More good insight from Savas on REST.
The human factor is involved. If a resource (e.g., a web page) has moved, applications don’t break. It’s just that there is nothing to see. We are frustrated that it’s not there. If an application depends on that resource being there, that application breaks.
Yep. But how is that any different than a service which you depend on not being there? At least HTTP responses code are well-defined, and handle a lot of common cases, including redirection, retiring, retry-later, etc.. I don’t see how this is human-centric at all; it’s just dealing with inevitable errors in distribution across trust boundaries.
I’m not sure what he means by using HTML for “interfaces”, but he then later speaks my language again when he describes HTML as a format for describing resource state;
If a resource’s representation is described in HTML, all is fine. Everyone knows how to read HTML. How about an arbitrary XML document though? Did we have a way of specifying to the recipient of the resource’s representation about the structure of the document? Perhaps they wouldn’t have requested it if they knew about it.
XML is fine and dandy, and I use it whenever I can, but it’s just a syntax. As such, it doesn’t do anything to alleviate the issue that understanding an XML document is an all-or-nothing proposition. That’s why when I use XML, I almost always use RDF. It enables a machine to extract triples from an arbitrary RDF/XML document, and triples are much finer grained pieces of information than a whole document. It allows me to process the triples I understand, and ignore the ones I don’t, which another way of saying that it provides a self-descriptive extensibility model. See this example.
If we are going to glue applications/organisations together when building large scale applications, we need to make sure that contracts for the interactions are in place. We need to define message formats. That’s what WSDL is all about.
Agreed, but that’s also an important part of HTTP. It just defines message formats in a more self-descriptive way (i.e. that doesn’t require a separate description document to understand what the message means).
Also, we talk about exchanging messages between applications and/or organisations. Do we care how these are transferred? Do we care about the underlying infrastructure? I say that we don’t; at least, not at the application level.
I’m not sure we’ll get past this nomenclature problem, but in my world, documents are transferred while messages are transported. I do agree that how message transport occurs doesn’t matter, but I don’t agree that how document transfer occurs doesn’t matter. As an example, consider a document transferred with HTTP PUT, versus that same document transferred with HTTP POST. Both messages mean entirely different things (more below).

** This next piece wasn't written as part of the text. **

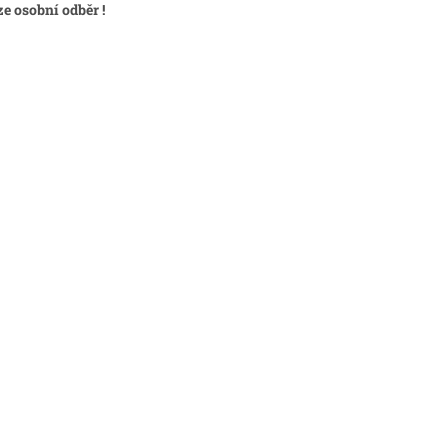
e osobní odběr !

If there is a suggestion that constrained interfaces are necessary for loose-coupling and internet-scale computing, then here’s a suggestion… What if the only assumption we made was that we had only one operation available, called "SEND"? Here are some examples:
TCP/IP:SEND, CORBA:SEND, HTTP:POST, EMAIL:SEND, FTP:PUT, SNAIL:POST (for letters), etc.
Ah, this one again. 8-)
You can’t compare TCP/IP “SEND” with HTTP POST or SMTP DATA. TCP/IP is a transport protocol and therefore defines no operations. You can put operations in the TCP/IP envelope yourself (e.g. by sending “buyBook isbn:123412341234”), or you can have them be implicit by the port number by registering your “Book Buying” protocol with IANA, only ever using that one operation (“buyBook”), and sending just “isbn:123412341234”). On the other hand, HTTP, SMTP, and FTP, all do define their own very generic operations.